Клаус перебрался на помост к сэру Уильяму.
— У тебя быстрые мозги. Ты англичанин?
— Немец, сэр!
— Немцы — храбрые солдаты. Не знал, что у них ещё и лучшие мозги. Сколько тебе лет, сынок?
— Всего двадцать… э-э-э… шесть, сэр!
— Хочешь служить у меня, после того как кончится заварушка?
— Если останусь в живых, сэр!
— Если все мы останемся в живых, — хмыкнул адмирал. — На что надежда небольшая.
Он определённо нравился Клаусу.
Тут в ворота крепости, возле которых живых уже не осталось — ибо схватка переместилась на внутренние территории форта, — спокойным широким шагом вошел высокий бородатый мужчина, белый, в белом же кафтане, кое-где тронутом грязью, и широкополой шляпе. Он остановился и посмотрел в упор на адмирала. Из зубов его торчала какая-то щепочка, отчего Клаусу тут же вспомнился Клинт Иствуд, который, до того как стать губернатором Калифорнии, снялся в роли человека с ружьём и зубочисткой в зубах в целой, так сказать, киноэпопее.
— Калверт?! — воскликнул Уильям Пенн и добавил тираду, расшифровать которую можно было, пожалуй, только прослужив не менее четырёх лет на Королевском британском флоте. — Вот это сюрприз!
Бородач усмехнулся, выплюнул щепочку, которую жевал, и прицелился в адмирала из пистолета с длинным стволом.
— Неужели весь этот маскарад из-за нашего маленького спора? — удивился Пенн.
— Нижние области встанут тебе поперёк горла, старый ублюдок, — сказал Калверт и выстрелил.

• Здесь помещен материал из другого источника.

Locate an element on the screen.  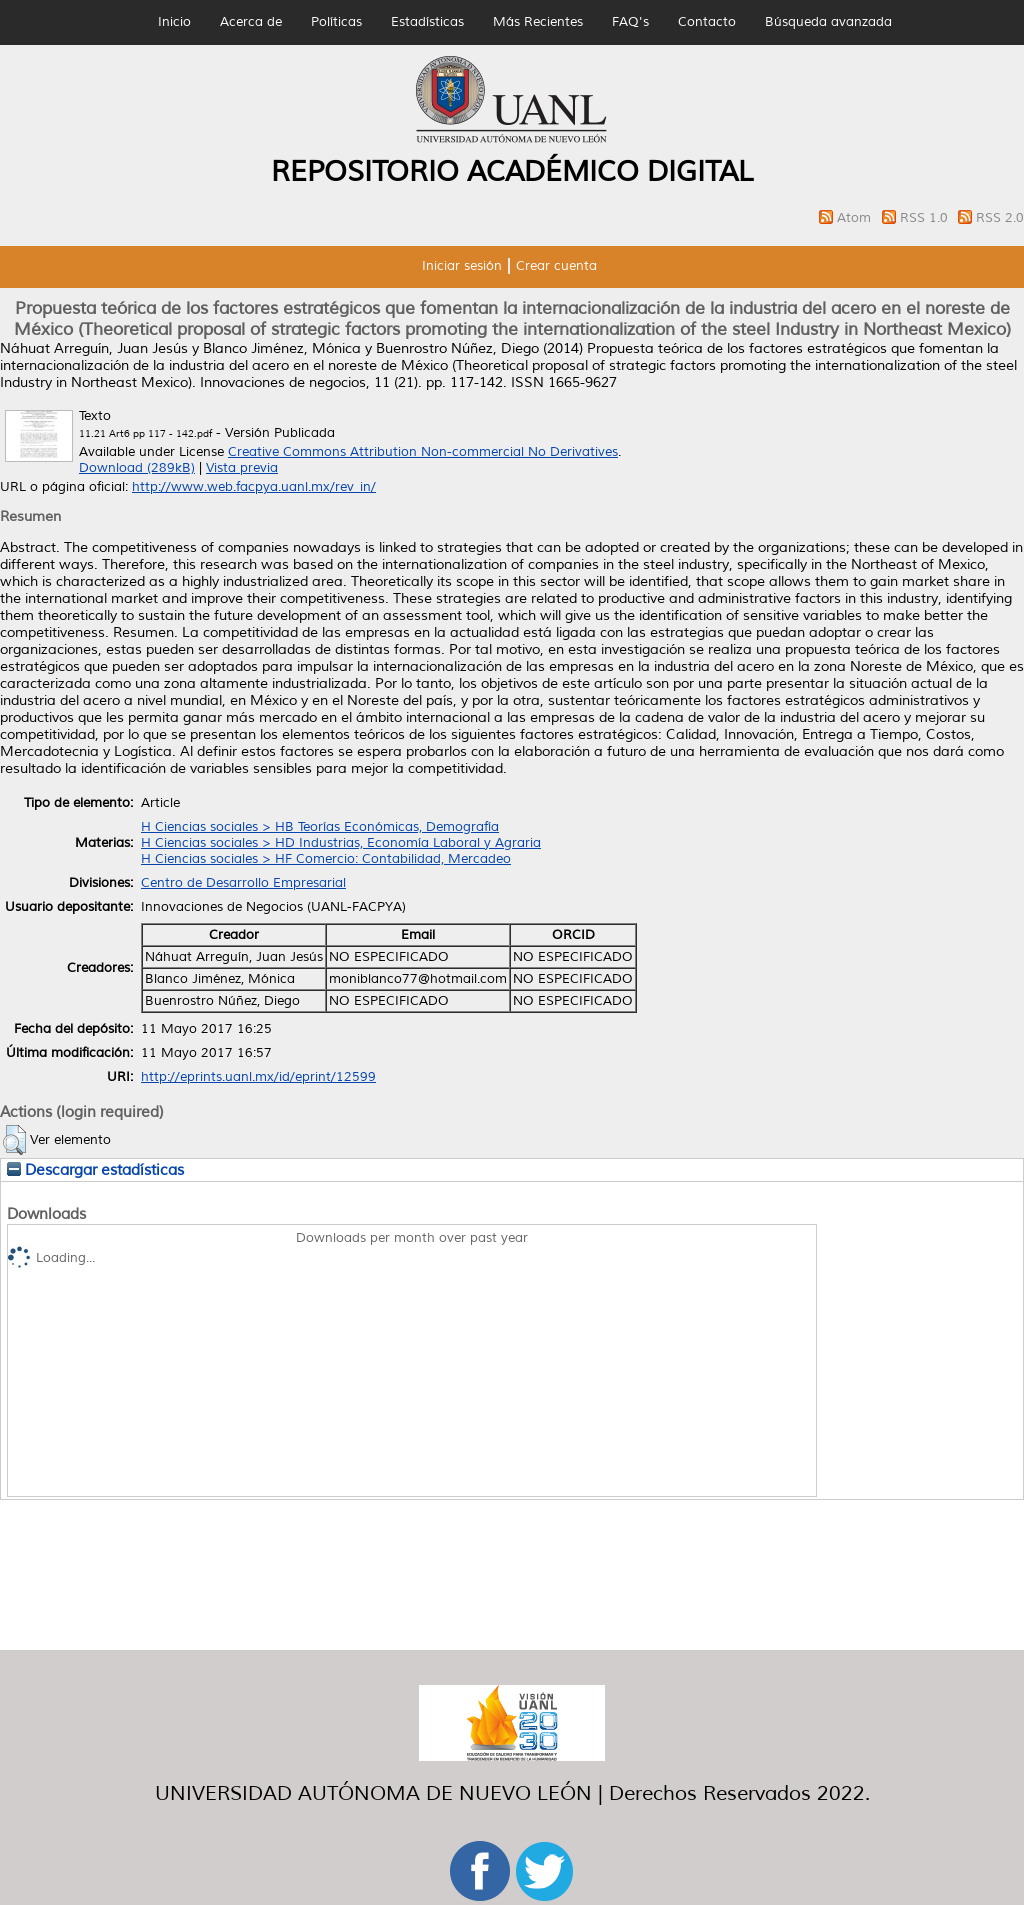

Потом Клаус не мог вспомнить, какая сила бросила его под пулю злодея. Мозг телу такой команды не отдавал — наверное, если бы отдавал, она была бы зарегистрирована в «отделе выходящей корреспонденции». Не исключался вариант, что ему помог кто-то из свиты адмирала. В хрониках, которые он потом тщательно изучал в архиве, бросившись туда буквально на следующей же день после возвращения, конечно, никаких грязных намёков на подобное коварство не было. Там присутствовал юный безымянный герой, немец, закрывший собою великого полководца от пули, отбитое нападение шайки индейцев гениально выстроенная оборона форта.
Про участие в этом инциденте Калверта официальная история не упоминала ни словом; из неё следовало, что Чарлз Калверт, лорд Балтимор, сидел в своём Мэриленде и носу на соседние территории не казал. Он только злобствовал бессильно по поводу Нижних областей — земель, которые Уильям Пени оттяпал у соседнего Делавэра, чтобы обеспечить Пенсильвании выход к морю. В Филадельфии же, в скором времени ставшей столицей Пенсильвании, поселилась влиятельная германская диаспора, пользовавшаяся особым покровительством как старого адмирала, так и его сына, Уильяма Пенна-джуниора.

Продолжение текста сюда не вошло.